When Karasu turns around, she is met by snow. The roof has fallen through a century ago, rafters now only old withered stumps that poke and prod through the snow drifts swathing the hall. The stocky stone oven protrudes like a sleeping giant from the snow, its blocks glistening with hoarfrost, its heart as cold as ice. Everything is cold and stark in the morning light, nothing but black and white and grey as far as the eye can see. Save for one small splash of colour. A scrap of fabric, no larger than the palm of one’s hand, lies gently on the blanket of new fallen snow. A cutting of a tapestry, it’s edges frayed and loose. At the centre of this scrap, picked out in dark violet thread, a little leopard curls up in sleep, it’s spotted tail tucked almost to its nose, while around it, a halo of thread, gold as sand, wraps around it protectively, warding off the ice and cold, so the leopard may sleep safely a while longer. The scrap is warm to the touch, as if it had only just left its maker's hands, while around it, the stones of the halfway house lie in quiet, patient ruin. Snowy and silent. Waiting for some old fool with a dream.


Karasu falls to her knees, gently cupping the scrap of fabric in her hands. “Odhranos…” She asks of the tapestry softly.
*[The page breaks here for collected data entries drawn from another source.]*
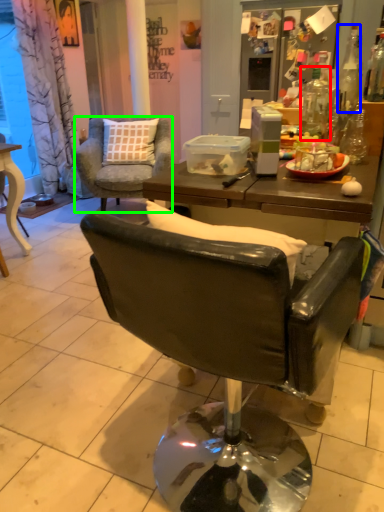 Question: Based on their relative distances, which object is farther from bottle (highlighted by a red box)? Choose from bottle (highlighted by a blue box) and chair (highlighted by a green box).

Choices:
 (A) bottle
 (B) chair

Answer: (A) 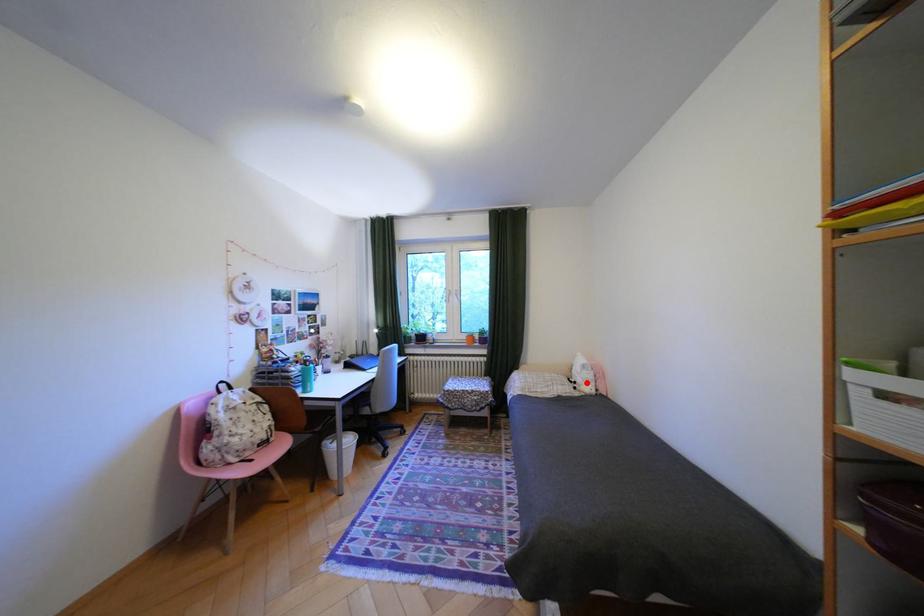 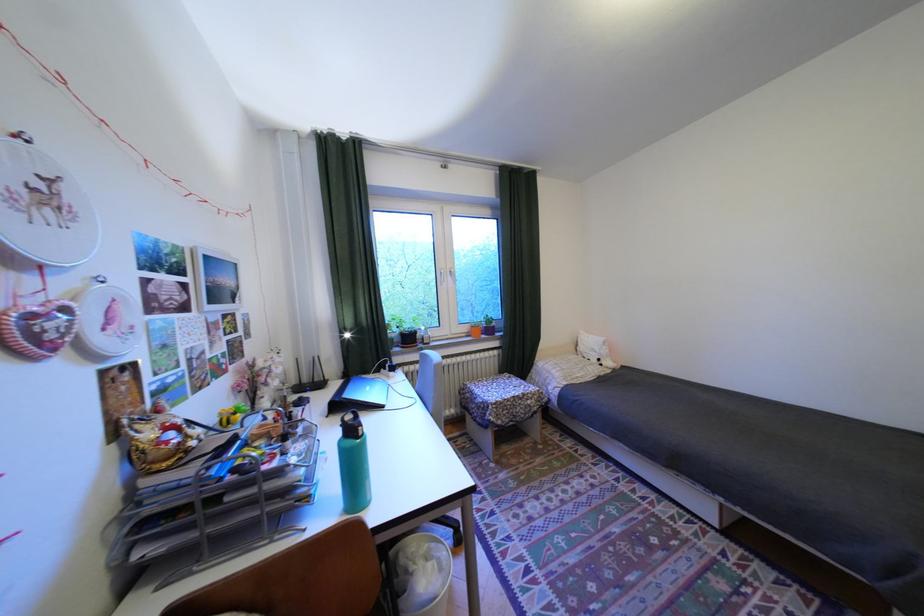 The point at the highlighted location is marked in the first image. Where is the corresponding point in the second image?

(611, 360) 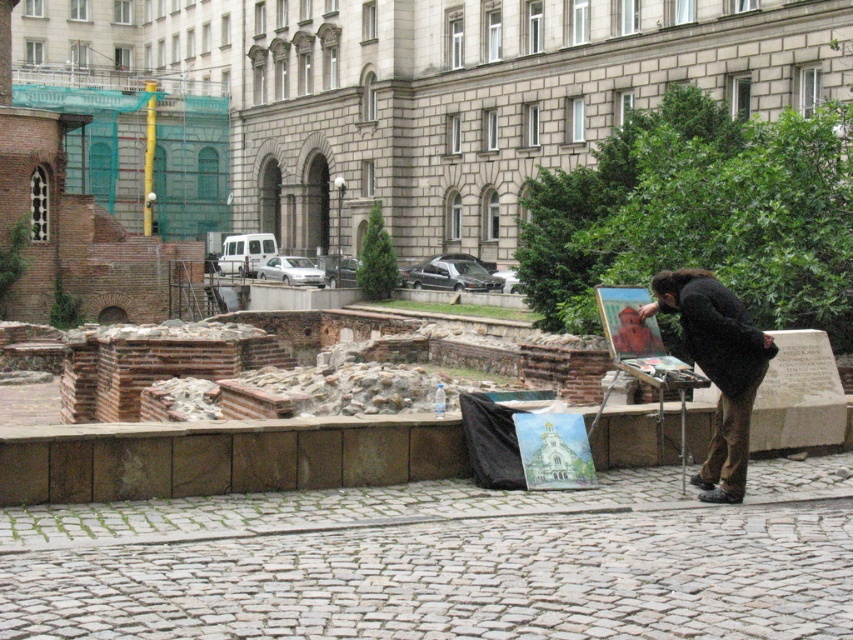 You are a city planner assessing the historical site. You need to place a new information board that must be narrower than the black fabric at right but wider than the wooden easel at center. Is this possible?

The black fabric at right might be wider than the wooden easel at center. Therefore, it is possible to place an information board narrower than the black fabric at right but wider than the wooden easel at center if the fabric is indeed wider.

You are a photographer standing next to the black fabric at right. You want to take a photo of the camera. Can you reach the camera without moving from your current position?

The black fabric at right and camera are 30.66 feet apart. Since you are standing next to the black fabric at right, the camera is 30.66 feet away, which is too far to reach without moving.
Beneath the tapestry is the compass she had left on the table of the man who called himself Snow, no longer broken, but with golden threads holding the magically charged gemstone securely in place. Karasu opens the delicate thing to see it no longer spinning aimlessly how it was in the Xalious Mage Tower, but pointing southwards. Karasu would never know for sure what exactly had happened that night, but she knew two things for sure: She was awake, and it was time to wake up Odhranos.